Sunday, 6 December 2015

DOCTOR WHO, 9.12 – 'Hell Bent'

Sunday, 6 December 2015


If last week's Doctor Who was Steven Moffat at his cleverest, finale "Hell Bent" saw him at his most exasperating. It exhibited a common problem: an abundance of intriguing ideas and scenes, incoherently told. The opening stretch of the episode was the best—with The Doctor (Peter Capaldi) back on Gallifrey, now a war hero with enough public support and military respect to overthrow Lord President Rassilon (Donald Sumpter) and use Time Lords technology to save Clara (Jenna Coleman) seconds before her death. Using time-travel for such a thing is a big no-no, of course, because altering a 'fixed event' like someone's death risks destroying the universe, but of course The Doctor had a plan to prevent that nasty repercussion... right?

Well, I guess so—but I gave up trying to decipher exactly what it was about halfway through this episode, and concentrated instead on all the cool visuals and the touching performances of Coleman and Capaldi (even if they could only do so much to salvage this finale).

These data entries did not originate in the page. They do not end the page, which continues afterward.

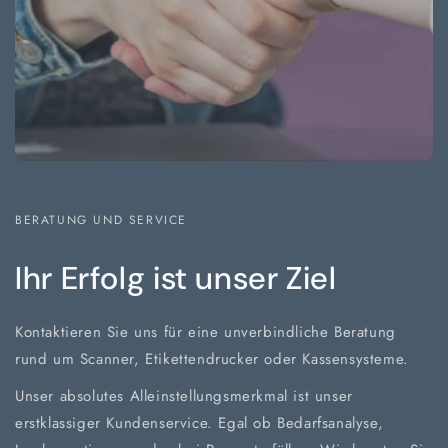
BERATUNG UND SERVICE
Ihr Erfolg ist unser Ziel
Kontaktieren Sie uns für eine unverbindliche Beratung
rund um Scanner, Etikettendrucker oder Kassensysteme.
Unser absolutes Alleinstellungsmerkmal ist unser
erstklassiger Kundenservice. Egal ob Bedarfsanalyse,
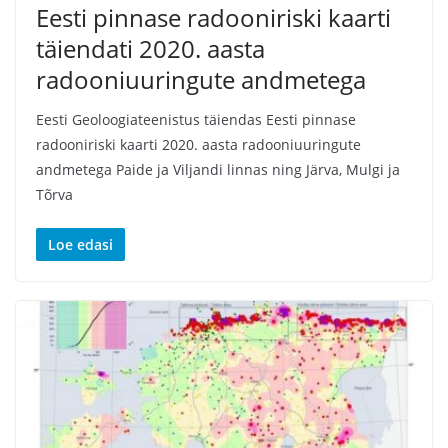
Eesti pinnase radooniriski kaarti
täiendati 2020. aasta
radooniuuringute andmetega
Eesti Geoloogiateenistus täiendas Eesti pinnase
radooniriski kaarti 2020. aasta radooniuuringute
andmetega Paide ja Viljandi linnas ning Järva, Mulgi ja
Tõrva
Loe edasi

Admittedly, "Hell Bent" was worth watching just for the sublime moment when Clara realised The Doctor's spent an unreasonable 4.5 billion years trying to bring her back from the dead, as he tells her through teary eyes, he had "a duty of care". Wonderful.

Anyway, it seems The Doctor thought stealing another TARDIS and running away, again, only this time with Clara to the end of Time & Space, would allow her timeline to 'restart' itself (symbolised by her own halted pulse resuming). That's all just gobbledegook of the highest order, of course. Why would her pulse stop just because she's been plucked from her timeline? I wouldn't have minded a head-scratcher like that, but then we had to suffer more doublespeak about the uninteresting 'Hybrid prophecy'—which The Doctor pretended to know the answer to, just to keep himself in high regard with the Time Lords.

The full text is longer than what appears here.